E. Por conta da fatura nº 40007, a Ré pagou à Autora, em 07.09.2004, o valor de €5.000,00, por transferência bancária – vide recibo a fls. 98, extrato bancário a fls. 99;
F. A construção do açude em (...) foi uma obra projetada e lançada a concurso pela Câmara Municipal de (...) em 2001;
G. Tendo sido adjudicada à aqui Autora e paga integralmente pela CM de Miranda do Corvo;
H. O açude que se encontra construído não corresponde ao projeto indicado em F);
I. As faturas indicadas em D) referem-se ao convite indicado em C) – vide doc. junto em 27.09.2019 (fls. 235 dos autos);
J. A (última) interpelação para pagamento foi efetuada pelo administrador de insolvência da Autora cessionária em 2012 – cfr. doc. 3 junto à Réplica (fls. 100/101)
K. As faturas indicadas em D) não foram pagas, à exceção do indicado em E. , por falta de cabimentação orçamental.
Não se provou:
1. Quais os trabalhos contratados e executados pela Autora no Açude do Ribeiro de (...) por ordem do convite indicado em C); (Facto suprimido nesta instância – Artº 662º CPC)
2. qual o valor da empreitada global adjudicada à Autora; (Facto suprimido nesta instância – Artº 662º CPC)
3. que tivesse sido proferido ato de adjudicação da proposta/resposta ao convite; (Facto suprimido nesta instância – Artº 662º CPC)
4. que tivesse sido celebrado contrato escrito;
5. qual o prazo para pagamento das faturas.

IV – Do Direito
No que ao direito concerne e no que aqui releva, discorreu-se na decisão recorrida o seguinte:
“Veio a Autora invocar que por via da empreitada adjudicada, em regime de preço global, foram-lhe adjudicados uma série de trabalhos que se encontram documentados pelas faturas indicadas em D) do probatório.
À data do convite (em 2002), estava em vigor o D.L. nº 59/99, de 02/03, que na versão então em vigor dispunha:
“1 - Entende-se por preço global a empreitada cujo montante da remuneração, correspondente à realização de todos os trabalhos necessários para a execução da obra ou parte da obra objeto do contrato, é previamente fixado.
2 - Devem ser contratadas por preço global as obras cujos projetos permitam determinar a natureza e as quantidades dos trabalhos a executar, bem como os custos dos materiais e da mão-de-obra a empregar.
Sem entrar em desenvolvimentos quanto ao procedimento mega simplificado no caso, sempre teria de ocorrer um ato de adjudicação (vide art. 132º do DL 59/99).

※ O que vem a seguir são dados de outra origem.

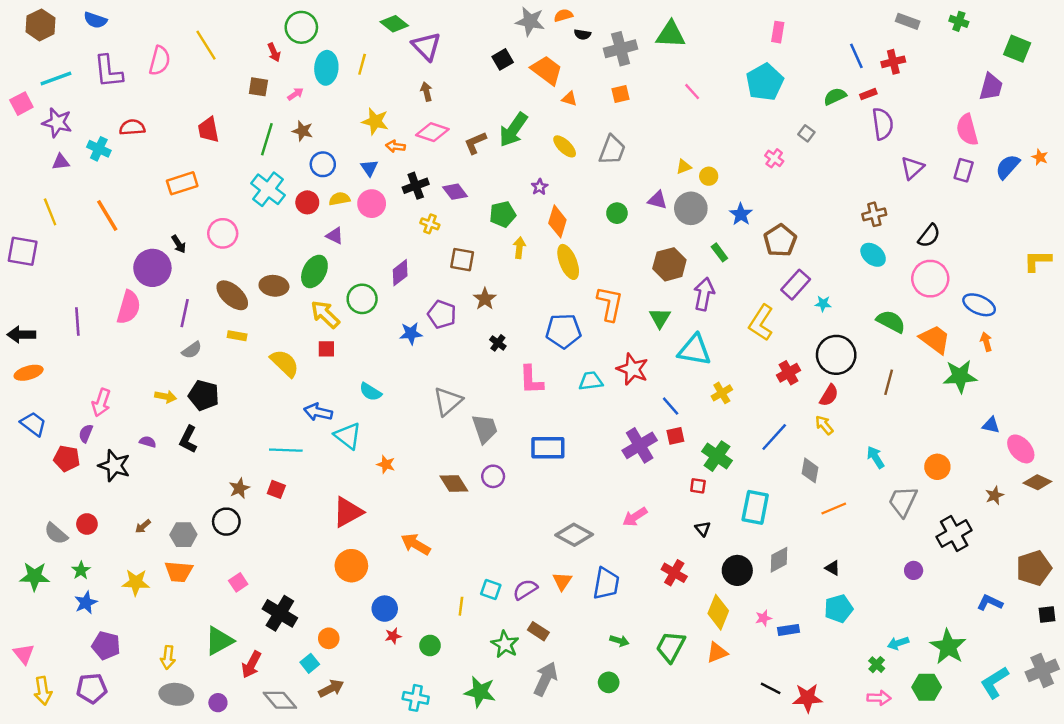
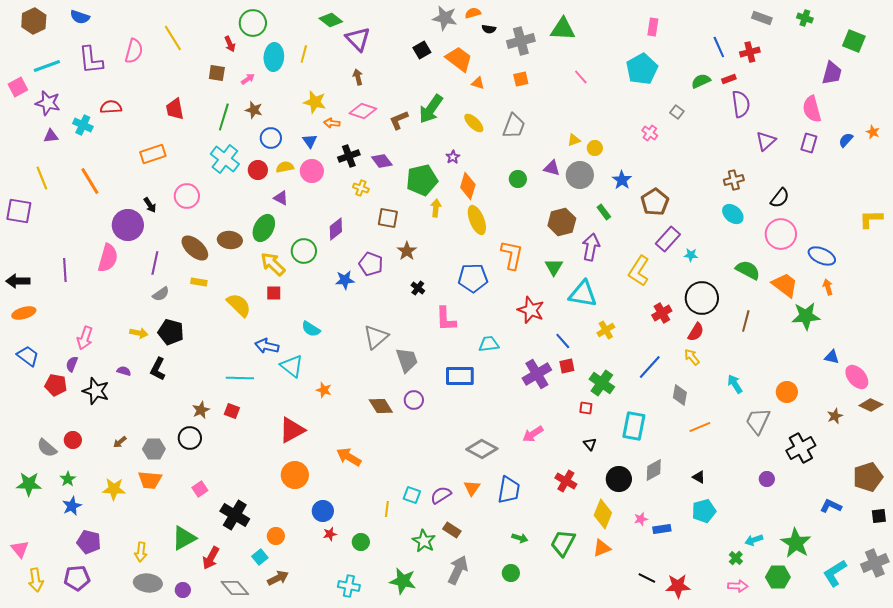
blue semicircle: (1008, 167) -> (846, 140), size x0.7
green pentagon: (503, 214) -> (422, 180), size x1.4
cyan trapezoid: (591, 381) -> (489, 344), moved

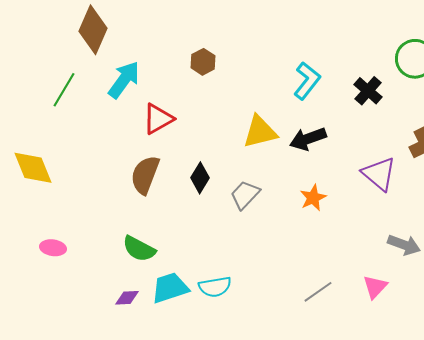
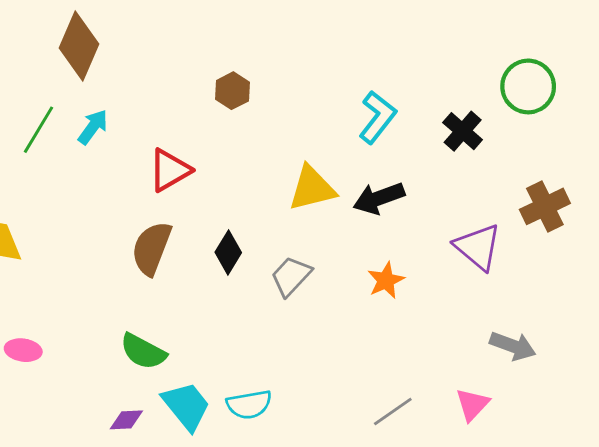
cyan arrow: (124, 80) -> (93, 127), moved, size x0.7
cyan trapezoid: (170, 288) -> (186, 406), turned 69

No caso em apreço, não houve qualquer ato de adjudicação, não foi junta qualquer proposta ou outros elementos que permitissem identificar os trabalhos executados pela Autora no âmbito do convite a que alude a alínea C) do probatório.
Veio a Autora peticionar o pagamento daquelas faturas nos termos dos artigos 212º e 213º do DL 59/99, o qual dispunham:
Artigo 212.º Prazos de pagamento
1 - Os contratos devem precisar os prazos em que o dono da obra fica obrigado a proceder ao pagamento dos trabalhos executados e eventuais acertos, os quais não poderão exceder 44 dias, contados, consoante os casos: a) Das datas dos autos de medição a que se refere o artigo 202.º; b) Das datas de apresentação dos mapas das quantidades de trabalhos previstos no artigo 208.º; c) Das datas em que os acertos sejam decididos.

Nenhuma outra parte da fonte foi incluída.